Extracted page text data
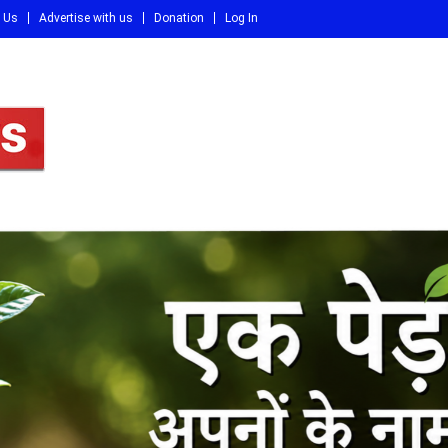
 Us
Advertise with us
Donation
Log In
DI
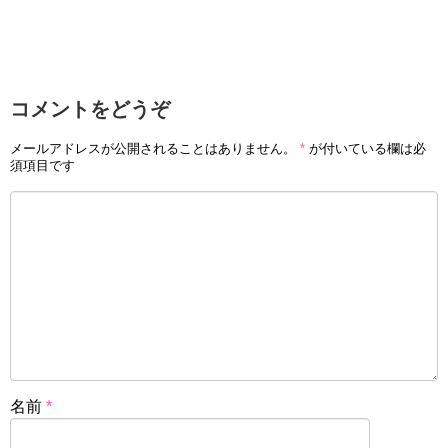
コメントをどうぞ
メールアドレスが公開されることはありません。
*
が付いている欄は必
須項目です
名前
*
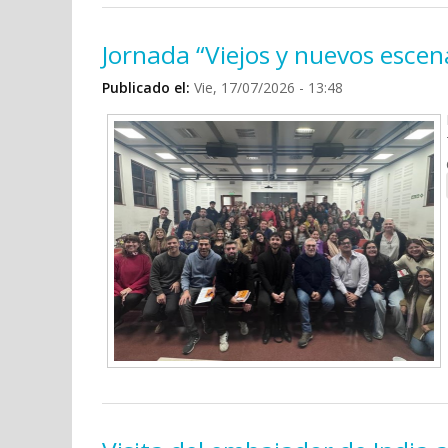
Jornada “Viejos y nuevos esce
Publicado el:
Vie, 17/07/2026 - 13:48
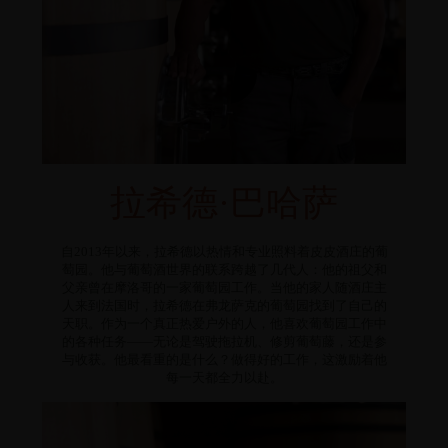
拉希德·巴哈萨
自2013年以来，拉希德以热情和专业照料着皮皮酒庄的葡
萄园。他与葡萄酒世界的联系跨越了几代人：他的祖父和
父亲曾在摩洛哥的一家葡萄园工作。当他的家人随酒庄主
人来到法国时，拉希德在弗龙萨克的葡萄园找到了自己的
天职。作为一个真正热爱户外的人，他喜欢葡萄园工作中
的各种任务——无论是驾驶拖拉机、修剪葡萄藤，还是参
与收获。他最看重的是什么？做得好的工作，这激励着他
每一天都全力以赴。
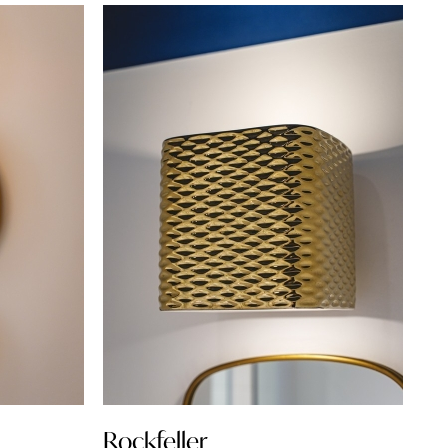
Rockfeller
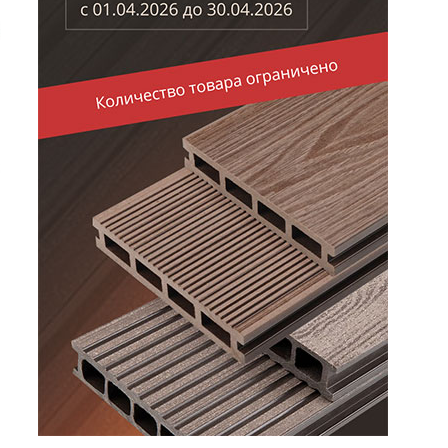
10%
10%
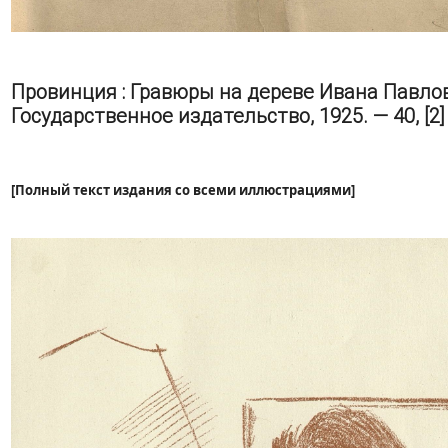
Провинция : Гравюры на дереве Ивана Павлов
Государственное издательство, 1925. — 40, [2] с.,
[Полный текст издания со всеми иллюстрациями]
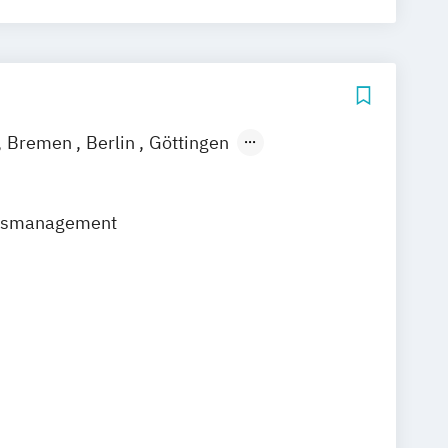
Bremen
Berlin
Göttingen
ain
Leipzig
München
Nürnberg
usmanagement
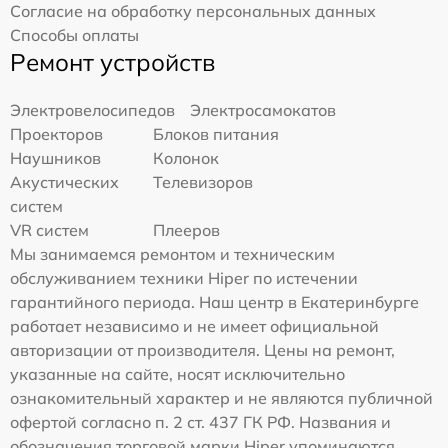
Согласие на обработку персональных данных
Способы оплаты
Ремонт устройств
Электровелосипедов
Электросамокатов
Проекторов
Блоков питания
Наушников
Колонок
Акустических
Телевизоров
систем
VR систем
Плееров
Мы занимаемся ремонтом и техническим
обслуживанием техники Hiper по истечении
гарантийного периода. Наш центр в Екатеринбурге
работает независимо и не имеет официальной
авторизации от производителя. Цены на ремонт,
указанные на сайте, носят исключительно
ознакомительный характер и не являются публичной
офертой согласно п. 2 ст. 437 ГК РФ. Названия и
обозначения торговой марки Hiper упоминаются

...

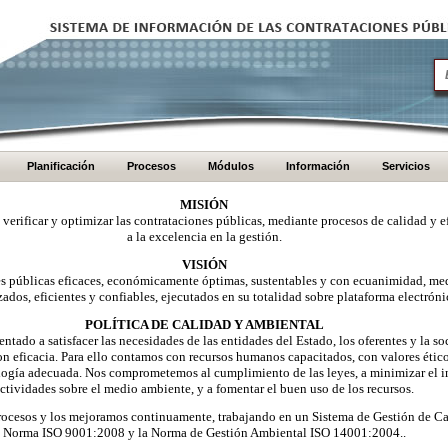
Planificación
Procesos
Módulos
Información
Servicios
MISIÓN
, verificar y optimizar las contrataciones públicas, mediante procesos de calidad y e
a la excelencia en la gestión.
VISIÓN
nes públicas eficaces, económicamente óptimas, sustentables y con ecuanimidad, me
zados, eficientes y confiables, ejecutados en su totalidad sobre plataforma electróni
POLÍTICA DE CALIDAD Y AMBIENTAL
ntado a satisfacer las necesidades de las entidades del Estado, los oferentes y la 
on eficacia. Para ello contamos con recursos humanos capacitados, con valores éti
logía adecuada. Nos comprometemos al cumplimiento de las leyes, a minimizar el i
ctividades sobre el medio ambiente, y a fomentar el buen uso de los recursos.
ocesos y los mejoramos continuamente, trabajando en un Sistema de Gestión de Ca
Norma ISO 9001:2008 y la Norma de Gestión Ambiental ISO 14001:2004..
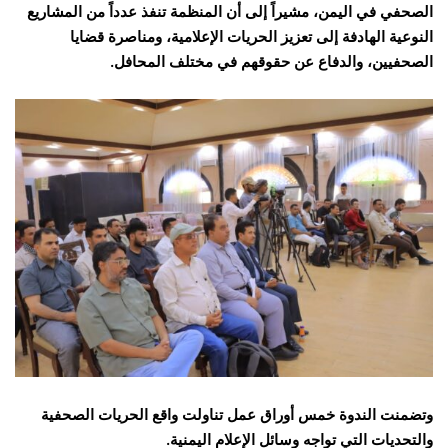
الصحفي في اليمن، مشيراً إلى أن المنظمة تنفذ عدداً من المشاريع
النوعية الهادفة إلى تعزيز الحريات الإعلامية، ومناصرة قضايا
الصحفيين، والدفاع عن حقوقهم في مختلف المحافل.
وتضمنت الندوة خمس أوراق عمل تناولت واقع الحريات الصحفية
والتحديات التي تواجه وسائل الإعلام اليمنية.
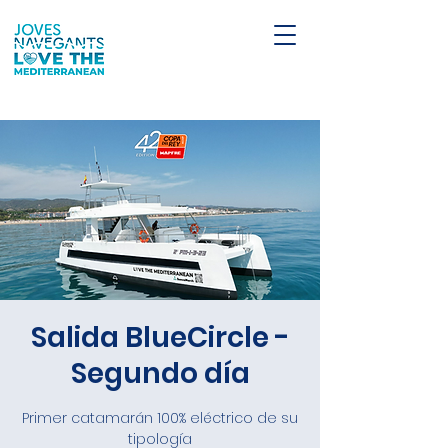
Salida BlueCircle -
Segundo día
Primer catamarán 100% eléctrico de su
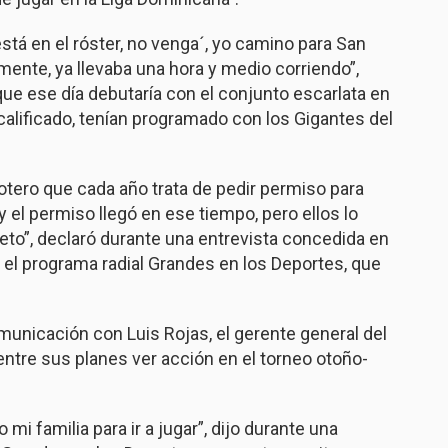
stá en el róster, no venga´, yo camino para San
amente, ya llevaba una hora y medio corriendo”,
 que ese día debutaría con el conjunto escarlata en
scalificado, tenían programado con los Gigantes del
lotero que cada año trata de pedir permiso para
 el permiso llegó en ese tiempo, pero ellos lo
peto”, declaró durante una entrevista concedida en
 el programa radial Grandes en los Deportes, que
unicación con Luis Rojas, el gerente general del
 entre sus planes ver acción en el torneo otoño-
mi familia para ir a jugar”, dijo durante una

...

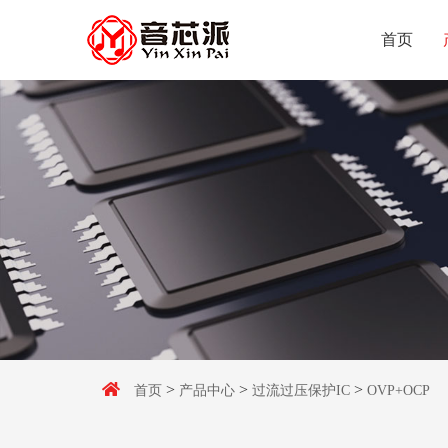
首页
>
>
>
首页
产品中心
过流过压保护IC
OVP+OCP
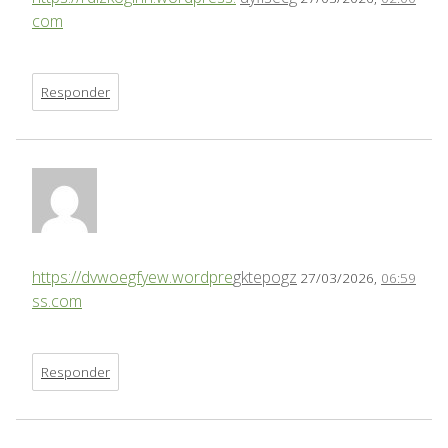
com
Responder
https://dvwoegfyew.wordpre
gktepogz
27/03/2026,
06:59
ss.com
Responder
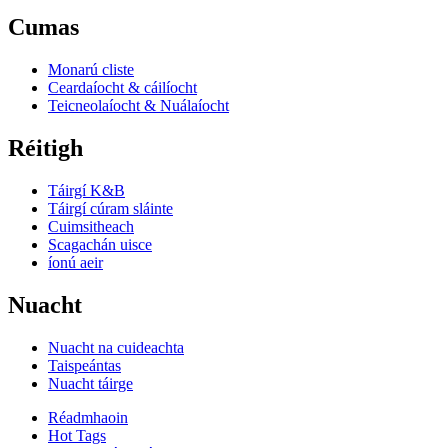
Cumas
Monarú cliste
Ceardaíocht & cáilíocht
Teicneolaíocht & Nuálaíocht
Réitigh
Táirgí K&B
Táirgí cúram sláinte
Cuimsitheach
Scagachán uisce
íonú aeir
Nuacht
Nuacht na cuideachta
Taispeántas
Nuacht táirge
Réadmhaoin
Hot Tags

What to work on —
Wherever the word "recursos" turns up in the records above, copy the line that holds it.

Output of the exercise —
on eficacia. Para ello contamos con recursos humanos capacitados, con valores éti
ctividades sobre el medio ambiente, y a fomentar el buen uso de los recursos.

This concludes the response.